# How Gauss would compute a Confusion matrix for their classification model

###### PUBLISHED ON MAY 19, 2022 / 2 MIN READ — LINEAR-ALGEBRA, ML, NUMPY, PYTHON

A confusion matrix is a practical and conceptually simple tool to evaluate a classification model. So we need to honour it with a simple way to compute it, like Gauss in the past, without the magic of from sklearn.metrics import confusion_matrix would do it with simple linear algebra operations:

A confusion matrix is the matrix multiplication by the true and predicted labels, both encoding as one-hot vectors.

If we have the true labels of 4 observations in vector $$\boldsymbol y = [1, 0, 2, 1]$$, and 3 different classes (i.e. 0, 1 and 2), their one-hot encoding will be:

$\boldsymbol T = \begin{bmatrix} 0 & 1 & 0\\ 1 & 0 & 0\\ 0 & 0 & 1\\ 0 & 1 & 0 \end{bmatrix}~\in~[0,1]^{4~\times~3}$

Some classification model gives us the predicted label for each observation in the vector $$\hat{\boldsymbol y} = [2, 0, 2, 0]$$, by the same logic above, the one-hot encoding will be:

$\hat{\boldsymbol T} = \begin{bmatrix} 0 & 0 & 1\\ 1 & 0 & 0\\ 0 & 0 & 1\\ 1 & 0 & 0 \end{bmatrix}~\in~[0,1]^{4~\times~3}$ We have everything to compute the confusion matrix and, it will be $$\boldsymbol T^{\top}\hat{\boldsymbol T}~\in~\boldsymbol Z_{0+}^{3\times3}$$. So again,

A confusion matrix is the matrix multiplication by the true and predicted labels, both encoding as one-hot vectors.

$\boldsymbol T^{\top}\hat{\boldsymbol T} = \begin{bmatrix} 1 & 0 & 0\\ 1 & 0 & 1\\ 0 & 0 & 1 \end{bmatrix}~\in~Z_{0+}^{3~\times~3} \\$

As you notice, the confusion matrix summarizes the information correctly of both vectors.

$\boldsymbol y = [1,0,2,1] \\ \hat{\boldsymbol y} = [2,0,2,0]$

• The sum of the diagonal elements tells us that two observations were correctly classified by the model
• The model correctly classified one observation for class 0
• The model didn’t assign any label to class 1, producing two errors
• The model confuses two class’ 1-observations, one with a 2 and the other with a 0, look at the second row

### Now with import numpy as np

We need two steps to compute our confusion matrix.

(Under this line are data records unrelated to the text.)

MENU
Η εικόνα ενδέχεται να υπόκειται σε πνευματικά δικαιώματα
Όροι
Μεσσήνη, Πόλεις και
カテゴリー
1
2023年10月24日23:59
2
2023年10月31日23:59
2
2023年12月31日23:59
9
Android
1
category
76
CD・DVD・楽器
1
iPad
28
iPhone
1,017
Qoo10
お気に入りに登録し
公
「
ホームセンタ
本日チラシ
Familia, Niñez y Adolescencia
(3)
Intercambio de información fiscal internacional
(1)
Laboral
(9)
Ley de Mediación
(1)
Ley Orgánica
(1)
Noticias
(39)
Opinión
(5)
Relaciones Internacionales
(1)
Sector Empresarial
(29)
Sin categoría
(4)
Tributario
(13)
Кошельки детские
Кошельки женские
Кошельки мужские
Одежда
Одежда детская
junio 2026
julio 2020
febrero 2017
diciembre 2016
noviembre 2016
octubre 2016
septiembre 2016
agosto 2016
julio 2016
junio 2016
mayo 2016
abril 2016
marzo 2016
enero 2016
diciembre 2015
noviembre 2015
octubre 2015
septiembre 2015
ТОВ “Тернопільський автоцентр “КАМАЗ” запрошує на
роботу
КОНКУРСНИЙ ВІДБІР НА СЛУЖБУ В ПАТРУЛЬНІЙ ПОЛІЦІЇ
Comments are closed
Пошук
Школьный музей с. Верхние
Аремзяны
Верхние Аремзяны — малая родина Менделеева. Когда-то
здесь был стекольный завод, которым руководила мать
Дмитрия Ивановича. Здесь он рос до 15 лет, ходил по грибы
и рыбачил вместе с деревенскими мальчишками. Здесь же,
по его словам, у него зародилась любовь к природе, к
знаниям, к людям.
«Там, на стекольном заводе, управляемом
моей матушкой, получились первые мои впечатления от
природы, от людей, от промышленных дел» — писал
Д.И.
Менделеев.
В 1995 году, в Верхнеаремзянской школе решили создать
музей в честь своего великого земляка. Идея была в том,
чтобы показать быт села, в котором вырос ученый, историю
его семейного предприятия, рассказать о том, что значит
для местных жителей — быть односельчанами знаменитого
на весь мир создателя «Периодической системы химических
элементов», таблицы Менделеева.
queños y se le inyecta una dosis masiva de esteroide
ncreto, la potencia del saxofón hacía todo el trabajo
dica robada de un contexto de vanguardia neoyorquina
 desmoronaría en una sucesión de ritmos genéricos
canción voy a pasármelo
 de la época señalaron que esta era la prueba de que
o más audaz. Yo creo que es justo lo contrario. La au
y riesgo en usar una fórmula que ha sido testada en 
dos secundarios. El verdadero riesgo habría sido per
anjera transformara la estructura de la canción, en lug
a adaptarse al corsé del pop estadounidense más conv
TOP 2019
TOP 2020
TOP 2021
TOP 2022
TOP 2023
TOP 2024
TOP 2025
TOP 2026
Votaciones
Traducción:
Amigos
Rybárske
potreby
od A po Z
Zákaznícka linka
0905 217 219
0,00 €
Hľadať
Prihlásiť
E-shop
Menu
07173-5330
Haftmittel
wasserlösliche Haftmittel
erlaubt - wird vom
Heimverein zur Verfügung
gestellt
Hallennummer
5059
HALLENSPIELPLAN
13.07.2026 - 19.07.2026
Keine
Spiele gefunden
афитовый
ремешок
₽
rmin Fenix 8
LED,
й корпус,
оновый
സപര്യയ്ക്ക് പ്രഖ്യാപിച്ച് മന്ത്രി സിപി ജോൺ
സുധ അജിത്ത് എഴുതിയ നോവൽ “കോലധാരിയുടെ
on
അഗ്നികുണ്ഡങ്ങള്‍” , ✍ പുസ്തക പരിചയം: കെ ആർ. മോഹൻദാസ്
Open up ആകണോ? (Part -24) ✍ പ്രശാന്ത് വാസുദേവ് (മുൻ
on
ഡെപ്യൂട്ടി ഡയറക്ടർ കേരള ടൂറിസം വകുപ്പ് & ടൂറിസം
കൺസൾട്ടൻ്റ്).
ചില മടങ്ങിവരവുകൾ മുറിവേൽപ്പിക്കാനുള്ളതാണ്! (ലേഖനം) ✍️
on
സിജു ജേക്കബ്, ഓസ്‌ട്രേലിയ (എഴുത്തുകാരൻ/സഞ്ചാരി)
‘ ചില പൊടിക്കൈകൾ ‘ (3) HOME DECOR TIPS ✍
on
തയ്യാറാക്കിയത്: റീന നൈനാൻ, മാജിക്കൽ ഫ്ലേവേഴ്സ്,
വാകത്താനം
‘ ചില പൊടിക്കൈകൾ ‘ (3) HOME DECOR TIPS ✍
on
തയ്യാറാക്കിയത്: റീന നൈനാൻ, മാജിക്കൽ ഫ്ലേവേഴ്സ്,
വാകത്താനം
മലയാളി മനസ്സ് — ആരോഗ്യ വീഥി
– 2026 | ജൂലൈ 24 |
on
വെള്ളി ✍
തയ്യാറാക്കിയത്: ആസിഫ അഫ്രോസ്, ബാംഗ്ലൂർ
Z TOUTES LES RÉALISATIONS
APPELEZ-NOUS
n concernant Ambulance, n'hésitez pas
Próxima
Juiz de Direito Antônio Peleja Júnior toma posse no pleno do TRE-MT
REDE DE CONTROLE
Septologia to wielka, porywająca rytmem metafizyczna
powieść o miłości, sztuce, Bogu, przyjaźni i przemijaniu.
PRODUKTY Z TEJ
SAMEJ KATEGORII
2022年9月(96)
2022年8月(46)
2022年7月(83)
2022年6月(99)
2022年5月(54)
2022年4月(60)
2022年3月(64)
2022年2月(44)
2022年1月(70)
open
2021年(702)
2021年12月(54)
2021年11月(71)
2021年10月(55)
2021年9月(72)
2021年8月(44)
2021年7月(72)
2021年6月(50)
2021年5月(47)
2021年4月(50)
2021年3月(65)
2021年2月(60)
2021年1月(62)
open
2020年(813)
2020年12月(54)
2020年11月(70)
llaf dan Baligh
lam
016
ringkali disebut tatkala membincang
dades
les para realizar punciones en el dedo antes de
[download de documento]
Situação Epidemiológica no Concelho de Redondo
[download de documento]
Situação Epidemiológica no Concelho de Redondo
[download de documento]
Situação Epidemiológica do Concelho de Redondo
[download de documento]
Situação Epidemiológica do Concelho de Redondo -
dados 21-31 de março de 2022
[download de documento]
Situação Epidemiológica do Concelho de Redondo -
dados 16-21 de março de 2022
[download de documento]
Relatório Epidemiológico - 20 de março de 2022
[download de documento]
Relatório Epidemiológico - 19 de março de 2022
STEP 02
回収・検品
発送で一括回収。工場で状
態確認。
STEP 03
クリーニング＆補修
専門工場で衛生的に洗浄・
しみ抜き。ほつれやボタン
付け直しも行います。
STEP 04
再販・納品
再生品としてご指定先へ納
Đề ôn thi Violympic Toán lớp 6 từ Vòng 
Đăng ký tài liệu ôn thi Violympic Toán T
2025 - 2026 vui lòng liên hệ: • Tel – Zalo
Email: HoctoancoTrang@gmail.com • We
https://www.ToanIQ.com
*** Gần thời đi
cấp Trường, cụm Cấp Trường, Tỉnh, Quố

First, we need a way to transform a vector $$\boldsymbol v$$ with k-classes into their one-hot-encoding version, v_one_hot = one_hot_econding(v):

def one_hot_encoding(v):
'''Return the one-hot encoding vector for k-classes label vector'''
num_classes = np.unique(v).size
return np.eye(num_classes)[v]

Second, compute the confusion matrix, $$~\boldsymbol T^{\top}\hat{\boldsymbol T}~\in~\boldsymbol Z_{0+}^{K\times K}~$$, for k-classes; there are many ways of doing it with numpy as you can see in the following code. Below I used the canonical notation to name the true labels (y) and the predicted ones (y_pred):

# 1st option: Using the matrix multiplication '@' operator
one_hot_encoding(y).T @ one_hot_encoding(y_pred)

# 2nd option: Using np.dot()
np.dot(one_hot_encoding(y).T, one_hot_encoding(y_pred))

# 3rd option: Using np.matmul()
np.matmul(one_hot_encoding(y).T, one_hot_encoding(y_pred))

And we are done! Of course, you can always get your confusion matrix from your favourite store ;)

from sklearn.metrics import confusion_matrix
confusion_matrix(y, y_pred)

That’s the way computer talks to each other.